Introduction: Immune checkpoint inhibitors are a standard first-line treatment for metastatic renal cell carcinoma (RCC), with combination ipilimumab and nivolumab (ipi-nivo) widely recommended. However, real-world data on its use in Australia remain limited.

Objective: To evaluate real-world outcomes of ipi-nivo for metastatic RCC in the Australian healthcare setting.

Methods: We conducted a retrospective cohort study using nationally linked Pharmaceutical Benefits Scheme data and National Death Index records accessed via the Australian Bureau of Statistics DataLab.

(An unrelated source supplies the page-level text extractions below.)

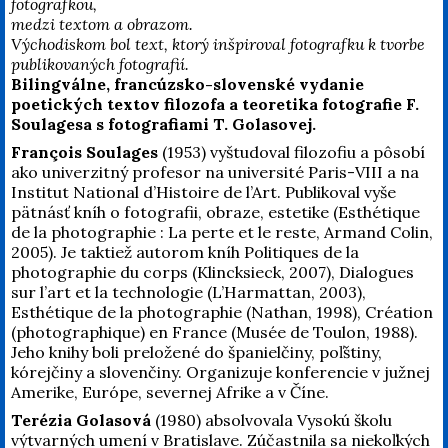
fotografkou,
medzi textom a obrazom.
Východiskom bol text, ktorý inšpiroval fotografku k tvorbe
publikovaných fotografií.
Bilingválne, francúzsko-slovenské vydanie
poetických textov filozofa a teoretika fotografie F.
Soulagesa s fotografiami T. Golasovej.
François Soulages
(1953) vyštudoval filozofiu a pôsobí
ako univerzitný profesor na université Paris-VIII a na
Institut National d’Histoire de l’Art. Publikoval vyše
pätnásť kníh o fotografii, obraze, estetike (Esthétique
de la photographie : La perte et le reste, Armand Colin,
2005). Je taktiež autorom kníh Politiques de la
photographie du corps (Klincksieck, 2007), Dialogues
sur l’art et la technologie (L’Harmattan, 2003),
Esthétique de la photographie (Nathan, 1998), Création
(photographique) en France (Musée de Toulon, 1988).
Jeho knihy boli preložené do španielčiny, poľštiny,
kórejčiny a slovenčiny. Organizuje konferencie v južnej
Amerike, Európe, severnej Afrike a v Číne.
Terézia Golasová
(1980) absolvovala Vysokú školu
výtvarných umení v Bratislave. Zúčastnila sa niekoľkých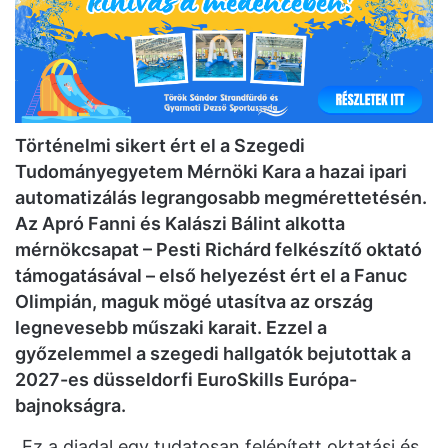
Történelmi sikert ért el a Szegedi
Tudományegyetem Mérnöki Kara a hazai ipari
automatizálás legrangosabb megmérettetésén.
Az Apró Fanni és Kalászi Bálint alkotta
mérnökcsapat – Pesti Richárd felkészítő oktató
támogatásával – első helyezést ért el a Fanuc
Olimpián, maguk mögé utasítva az ország
legnevesebb műszaki karait. Ezzel a
győzelemmel a szegedi hallgatók bejutottak a
2027-es düsseldorfi EuroSkills Európa-
bajnokságra.
„Ez a diadal egy tudatosan felépített oktatási és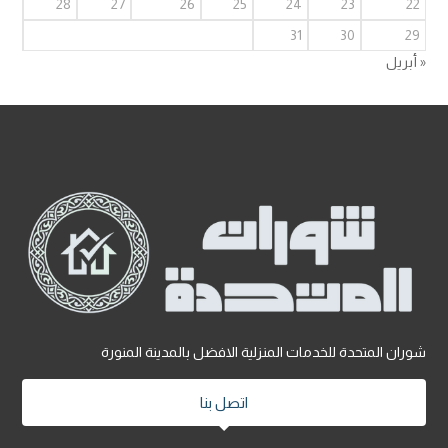
28
27
26
25
24
23
22
31
30
29
« أبريل
شوران المتحدة للخدمات المنزلية الافضل بالمدينة المنورة
اتصل بنا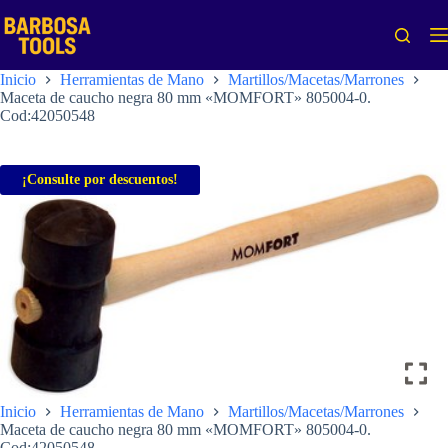
Saltar
al
contenido
Inicio
Herramientas de Mano
Martillos/Macetas/Marrones
Maceta de caucho negra 80 mm «MOMFORT» 805004-0.
Cod:42050548
¡Consulte por descuentos!
Inicio
Herramientas de Mano
Martillos/Macetas/Marrones
Maceta de caucho negra 80 mm «MOMFORT» 805004-0.
Cod:42050548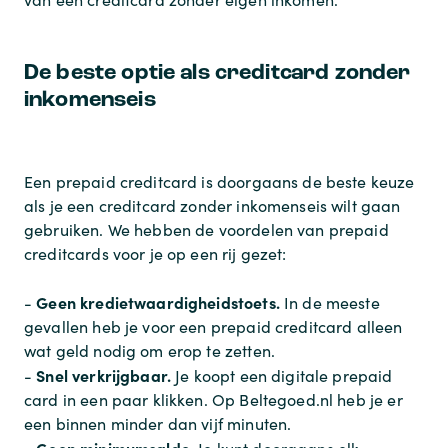
De beste optie als creditcard zonder
inkomenseis
Een prepaid creditcard is doorgaans de beste keuze
als je een creditcard zonder inkomenseis wilt gaan
gebruiken. We hebben de voordelen van prepaid
creditcards voor je op een rij gezet:
Geen kredietwaardigheidstoets.
-
In de meeste
gevallen heb je voor een prepaid creditcard alleen
wat geld nodig om erop te zetten.
Snel verkrijgbaar.
-
Je koopt een digitale prepaid
card in een paar klikken. Op Beltegoed.nl heb je er
een binnen minder dan vijf minuten.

Patients initiating ipi-nivo for stage IV clear cell RCC between 1 July 2019 and 30 June 2023 were included. Kaplan-Meier analyses and multivariate Cox regression were used to estimate overall survival (OS) and time to treatment discontinuation (TTD). Immune-related adverse events (irAEs) were inferred from incident dispensing of corticosteroids and levothyroxine. Subgroup analyses were performed by age (18-64 versus ≥ 65 years) and sex.

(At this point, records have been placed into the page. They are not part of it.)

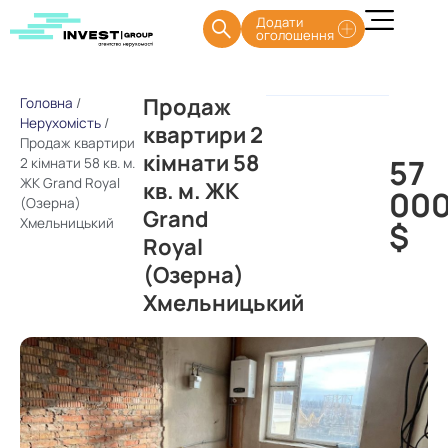
Додати
оголошення
Продаж
Головна
/
Нерухомість
/
квартири 2
Продаж квартири
кімнати 58
57
2 кімнати 58 кв. м.
ЖК Grand Royal
кв. м. ЖК
00
(Озерна)
Grand
Хмельницький
$
Royal
(Озерна)
Хмельницький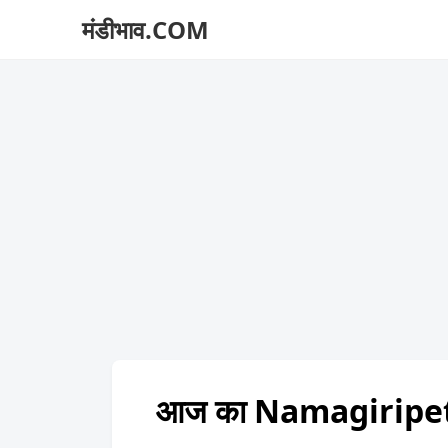
मंडीभाव.COM
आज का Namagiripett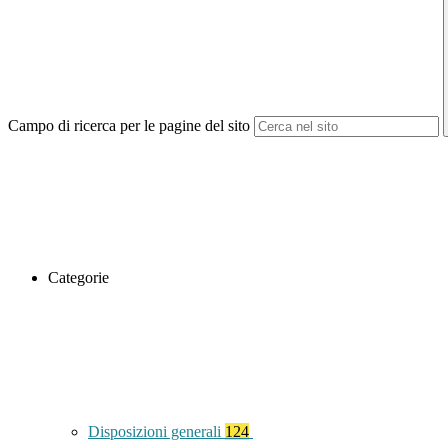
Campo di ricerca per le pagine del sito
Categorie
Disposizioni generali
124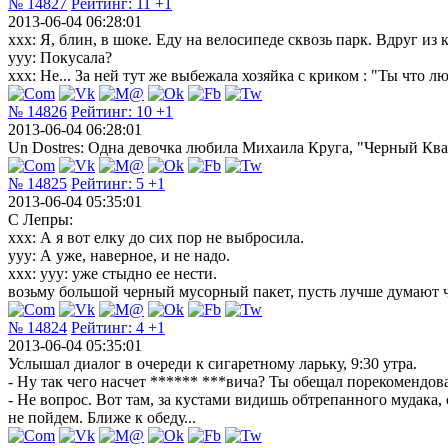
№ 14827
Рейтинг:
11
+1
2013-06-04 06:28:01
ххх: Я, блин, в шоке. Еду на велосипеде сквозь парк. Вдруг из
ууу: Покусала?
ххх: Не... За ней тут же выбежала хозяйка с криком : "Ты что 
№ 14826
Рейтинг:
10
+1
2013-06-04 06:28:01
Un Dostres: Одна девочка любила Михаила Круга, "Черный Квад
№ 14825
Рейтинг:
5
+1
2013-06-04 05:35:01
С Лепры:
ххх: А я вот елку до сих пор не выбросила.
ууу: А уже, наверное, и не надо.
ххх: yyy: уже стыдно ее нести.
возьму большой черный мусорный пакет, пусть лучше думают ч
№ 14824
Рейтинг:
4
+1
2013-06-04 05:35:01
Услышал диалог в очереди к сигаретному ларьку, 9:30 утра.
- Ну так чего насчет ****** ***вича? Ты обещал порекомендова
- Не вопрос. Вот там, за кустами видишь обтрепанного мудака,
не пойдем. Ближе к обеду...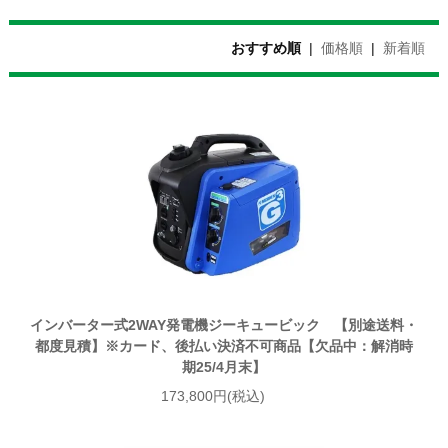
おすすめ順
|
価格順
|
新着順
インバーター式2WAY発電機ジーキュービック 【別途送料・
都度見積】※カード、後払い決済不可商品【欠品中：解消時
期25/4月末】
173,800円(税込)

Results: Among 1334 patients, median OS was 30.0 months with 12- and 24-month survival rates of 72.9% (95% confidence interval [CI] 70.5-75.3) and 56.4% (95% CI 53.7-59.2), respectively. Median TTD was 4.9 months, and 38.5% of patients discontinued treatment during the induction phase. Incident corticosteroid and levothyroxine use occurred in 24.2% and 11.2% of patients, respectively. No significant differences in OS, TTD, or irAE proxies were observed by age or sex.

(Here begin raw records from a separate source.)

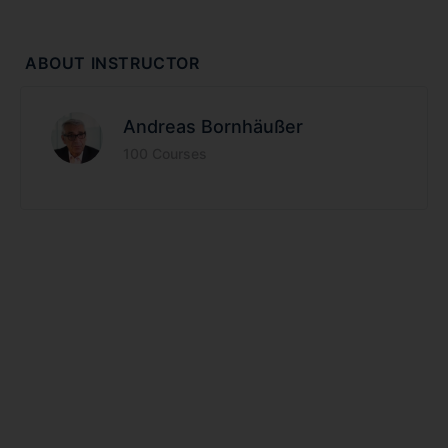
ABOUT INSTRUCTOR
Andreas Bornhäußer
100 Courses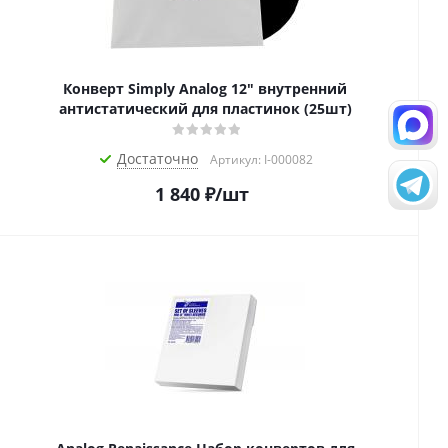
Конверт Simply Analog 12" внутренний
антистатический для пластинок (25шт)
Достаточно
Артикул: I-000082
1 840
₽
/шт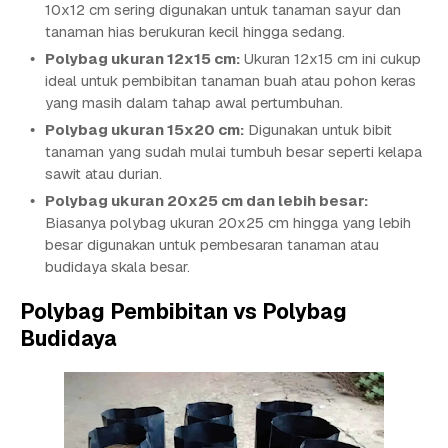
10x12 cm sering digunakan untuk tanaman sayur dan
tanaman hias berukuran kecil hingga sedang.
Polybag ukuran 12x15 cm:
Ukuran 12x15 cm ini cukup
ideal untuk pembibitan tanaman buah atau pohon keras
yang masih dalam tahap awal pertumbuhan.
Polybag ukuran 15x20 cm:
Digunakan untuk bibit
tanaman yang sudah mulai tumbuh besar seperti kelapa
sawit atau durian.
Polybag ukuran 20x25 cm dan lebih besar:
Biasanya polybag ukuran 20x25 cm hingga yang lebih
besar digunakan untuk pembesaran tanaman atau
budidaya skala besar.
Polybag Pembibitan vs Polybag
Budidaya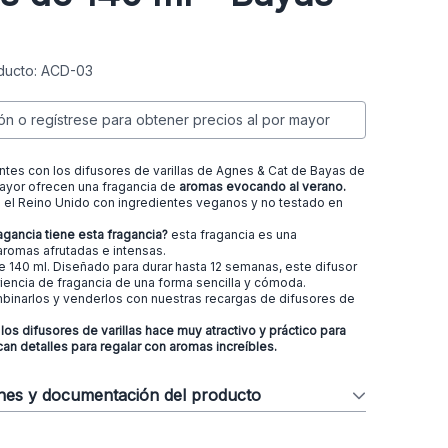
ducto: ACD-03
ión o regístrese para obtener precios al por mayor
entes con los difusores de varillas de Agnes & Cat de Bayas de
ayor ofrecen una fragancia de
aromas evocando al verano.
el Reino Unido con ingredientes veganos y no testado en
agancia tiene esta fragancia?
esta fragancia es una
romas afrutadas e intensas.
e 140 ml. Diseñado para durar hasta 12 semanas, este difusor
iencia de fragancia de una forma sencilla y cómoda.
inarlos y venderlos con nuestras
recargas
de difusores de
 los difusores de varillas hace muy atractivo y práctico para
an detalles para regalar con aromas increíbles.
ones y documentación del producto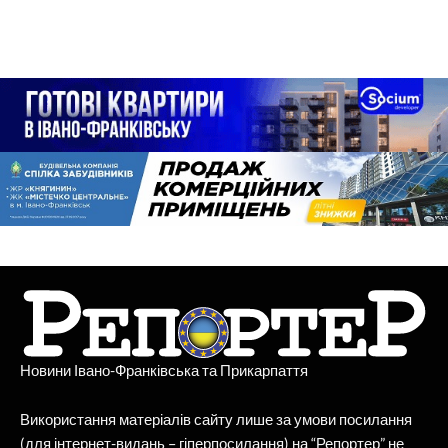
Новини Івано-Франківська та Прикарпаття
Використання матеріалів сайту лише за умови посилання
(для інтернет-видань – гіперпосилання) на “Репортер” не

Conclusions: In this national, population-based study, real-world survival outcomes with ipi-nivo for metastatic RCC were shorter than those reported in clinical trials. These findings provide population-level benchmarks from a universal healthcare system and highlight the limitations of applying trial outcomes to unselected real-world populations. By contributing robust, large-scale data from routine practice, this study adds to the global evidence base and supports the integration of real-world data into clinical and policy decisions around immunotherapy.

免疫检查点抑制剂是转移性肾细胞癌(RCC)的标准一线治疗方法,ipilimumab和nivolumab (ipi-nivo)联合被广泛推荐。然而,关于它在澳大利亚使用的真实数据仍然有限。目的:评估ipi-nivo在澳大利亚医疗机构治疗转移性肾细胞癌的实际结果。方法:我们进行了一项回顾性队列研究,使用了通过澳大利亚统计局数据实验室获得的全国药品福利计划数据和全国死亡指数记录。纳入了2019年7月1日至2023年6月30日期间接受ipi-nivo治疗IV期透明细胞RCC的患者。Kaplan-Meier分析和多变量Cox回归用于估计总生存期(OS)和治疗停止时间(TTD)。免疫相关不良事件(irAEs)是从皮质类固醇和左甲状腺素的事件分配推断出来的。按年龄(18-64岁对≥65岁)和性别进行亚组分析。结果:1334例患者中位OS为30.0个月,12月和24月生存率分别为72.9%(95%可信区间[CI] 70.5-75.3)和56.4% (95% CI 53.7-59.2)。中位TTD为4.9个月,38.5%的患者在诱导期停止治疗。使用皮质类固醇和左旋甲状腺素的发生率分别为24.2%和11.2%。OS、TTD或irAE指标在年龄或性别方面无显著差异。结论:在这项全国性的、基于人群的研究中,ipi-nivo治疗转移性RCC的真实生存结果比临床试验中报道的要短。这些发现提供了全民医疗保健系统的人口水平基准,并强调了将试验结果应用于未选择的现实世界人群的局限性。通过提供来自常规实践的可靠的大规模数据,本研究增加了全球证据基础,并支持将真实世界的数据整合到免疫治疗的临床和政策决策中。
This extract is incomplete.